Review: Vivien Horler
This Rebel Heart, by Katherine Locke (Alfred A Knopf)
Almost 70 years ago a movement, initially led by students, rebelled against Hungary’s puppet government – controlled by the Soviet Union – and staged a short-lived coup.
They imposed their prime minister of choice, Imre Nagy, who dissolved the AMH secret police, promised democratic reforms and, on November 1, 1956, withdrew Hungary from the Warsaw Pact.
It all came to a sticky end. On November 4 Soviet tanks rolled into Budapest, leading to the deaths of 2 500 Hungarians and 700 Soviet soldiers. More than 200 000 Hungarians fled the country. Nagy was sentenced to death and executed two years later.
This is part of the background of This Rebel Heart, the story of a young Jewish woman, Csilla, who has lost almost all her family, mostly to the Nazis in World War 2, and her parents to the Hungarian secret police in the early 1950s.

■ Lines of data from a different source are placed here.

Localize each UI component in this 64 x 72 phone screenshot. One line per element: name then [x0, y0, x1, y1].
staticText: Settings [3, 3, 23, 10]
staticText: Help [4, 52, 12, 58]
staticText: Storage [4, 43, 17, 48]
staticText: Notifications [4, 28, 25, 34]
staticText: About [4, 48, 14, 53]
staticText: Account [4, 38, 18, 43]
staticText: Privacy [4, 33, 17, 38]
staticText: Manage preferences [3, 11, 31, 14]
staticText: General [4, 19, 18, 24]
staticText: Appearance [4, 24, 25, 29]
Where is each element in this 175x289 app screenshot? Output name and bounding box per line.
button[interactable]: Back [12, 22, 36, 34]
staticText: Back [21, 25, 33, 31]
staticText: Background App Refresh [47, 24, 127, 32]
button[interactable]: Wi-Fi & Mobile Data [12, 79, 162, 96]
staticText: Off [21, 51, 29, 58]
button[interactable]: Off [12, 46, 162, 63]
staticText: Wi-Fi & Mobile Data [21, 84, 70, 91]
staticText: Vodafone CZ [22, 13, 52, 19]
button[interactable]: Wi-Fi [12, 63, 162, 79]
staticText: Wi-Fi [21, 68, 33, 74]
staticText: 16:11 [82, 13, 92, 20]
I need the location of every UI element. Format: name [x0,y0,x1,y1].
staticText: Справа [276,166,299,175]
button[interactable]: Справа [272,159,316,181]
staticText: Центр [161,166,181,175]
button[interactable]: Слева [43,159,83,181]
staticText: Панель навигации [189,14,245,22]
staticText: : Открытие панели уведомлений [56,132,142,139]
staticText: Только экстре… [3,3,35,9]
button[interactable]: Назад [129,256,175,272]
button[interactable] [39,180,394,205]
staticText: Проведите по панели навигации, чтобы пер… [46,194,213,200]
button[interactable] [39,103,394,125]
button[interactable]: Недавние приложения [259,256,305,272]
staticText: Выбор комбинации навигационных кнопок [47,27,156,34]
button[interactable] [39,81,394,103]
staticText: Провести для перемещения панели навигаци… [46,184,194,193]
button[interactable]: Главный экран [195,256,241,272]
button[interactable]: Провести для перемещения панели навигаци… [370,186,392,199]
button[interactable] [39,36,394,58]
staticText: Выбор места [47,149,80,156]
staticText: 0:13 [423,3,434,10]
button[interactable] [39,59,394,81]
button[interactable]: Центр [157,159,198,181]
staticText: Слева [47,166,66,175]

She lives with her aunt Illona, in a small flat. The family’s apartment once occupied an entire floor of the building overlooking the Duna (Danube) river, but since the war it has been divided into four. Illona is terminally sad, as her whole family, including her children, died in the Holocaust. All who are left are Csilla and , Csilla’s aunt.

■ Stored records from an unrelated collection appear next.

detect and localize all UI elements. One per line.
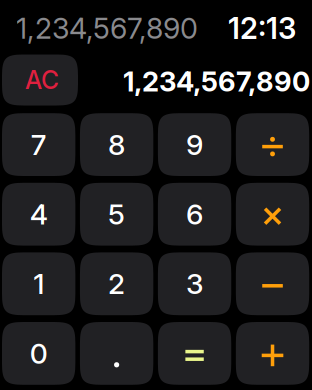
staticText: 5 [108, 197, 125, 231]
staticText: 8 [108, 128, 125, 162]
button[interactable]: Add [236, 322, 309, 385]
staticText: 1,234,567,890 [16, 11, 198, 46]
button[interactable]: 0 [2, 322, 75, 385]
button[interactable]: Subtract [236, 252, 309, 315]
button[interactable]: 7 [2, 113, 75, 176]
staticText: 7 [31, 128, 47, 162]
staticText: 6 [186, 197, 203, 231]
button[interactable]: Divide [236, 113, 309, 176]
staticText: AC [25, 65, 59, 95]
button[interactable]: 1 [2, 252, 75, 315]
button[interactable]: Decimal point [80, 322, 153, 385]
staticText: 9 [186, 128, 203, 162]
staticText: 2 [108, 267, 125, 301]
button[interactable]: 9 [158, 113, 231, 176]
button[interactable]: AC [2, 54, 78, 106]
staticText: 3 [186, 267, 203, 301]
staticText: 1 [33, 267, 44, 301]
button[interactable]: 3 [158, 252, 231, 315]
button[interactable]: 8 [80, 113, 153, 176]
button[interactable]: 4 [2, 183, 75, 246]
staticText: 12:13 [228, 10, 296, 46]
staticText: 4 [30, 197, 48, 231]
button[interactable]: Multiply [236, 183, 309, 246]
button[interactable]: 2 [80, 252, 153, 315]
staticText: 1,234,567,890 [123, 65, 310, 98]
button[interactable]: 6 [158, 183, 231, 246]
staticText: 0 [30, 336, 48, 370]
button[interactable]: 5 [80, 183, 153, 246]
button[interactable]: Equals [158, 322, 231, 385]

Csilla is a young typist for a local newspaper. Ever since her parents were murdered by the secret police, Csilla has known to keep her head down, in case she too is “disappeared”.
The family have lived, and died, in Hungary for generations, but now Csilla and Illona are ready to go. They have secreted enough money to leave, and have bought train tickets to Belgrade in Serbia, ostensibly to visit relatives. They are due to leave in 10 days.
They are terrified they will be stopped, or that someone will discover a hint of their plans.
And then, Csilla is approached by a student in a pub, a young man desperate to find out what happened to a companion. Cautious Csilla initially hesitates, and then decides to approach a contact in the secret police, reckoning she and Illona will soon be gone.
The student, Tamas, draws Csilla into his campaign, and they are joined by a mysterious young man called Azriel, who turns out to be the angel of death.
Okay, I know this is weird. And I don’t like fantasy, but a strong element of fantasy runs through this novel and it adds to the narrative. It turns out Azriel knows both Csilla and her cousins, the ones who were taken to the gas chambers. It is his job to ease people into death, to soothe them.
Now Azriel is in Budapest, which is not a good sign.
Interspersed with the drama of the moment are excerpts from Csilla’s father’s journals. Her father appears to have been an activist who became involved in maintaining Soviet control of the country, and who is eventually turned on by his colleagues and murdered, along with Csilla’s mother.
In October 1956, the emboldened students march on Parliament. There is initial exhilaration, followed by grim determination. And history tells us what happened next.
There are profound moments. “Whoever can protest and does not is responsible for what happens without protest.”
“Her father had wanted open and fair elections, but they [the students] wanted more. They needed a plurality of thoughts so one truth would not drown other truths.”
There is the matter of colour. Since the Soviets took over Hungary, colour has drained from the world and everything is grey. The river, which whispers to Csilla, is grey, silver, pewter. She remembers, dimly from her childhood, sunsets of orange and apricot and purple, but those colours have fled. Blue was the last to go.
But during the uprising, people cut out the Soviet symbol in the middle of the Hungarian flag, and there, seen through the hole, was a glorious blue. Colour began leaching back into the world.
Until the Soviet tanks rolled in.
It’s impossible to read this novel without thinking of what is happening in Ukraine, led by a man who is determined to reestablish the old empire of the Soviet Union.
Just because you’re right doesn’t mean you will win. At least, not in the short term.
A thoroughly worthwhile and sobering read.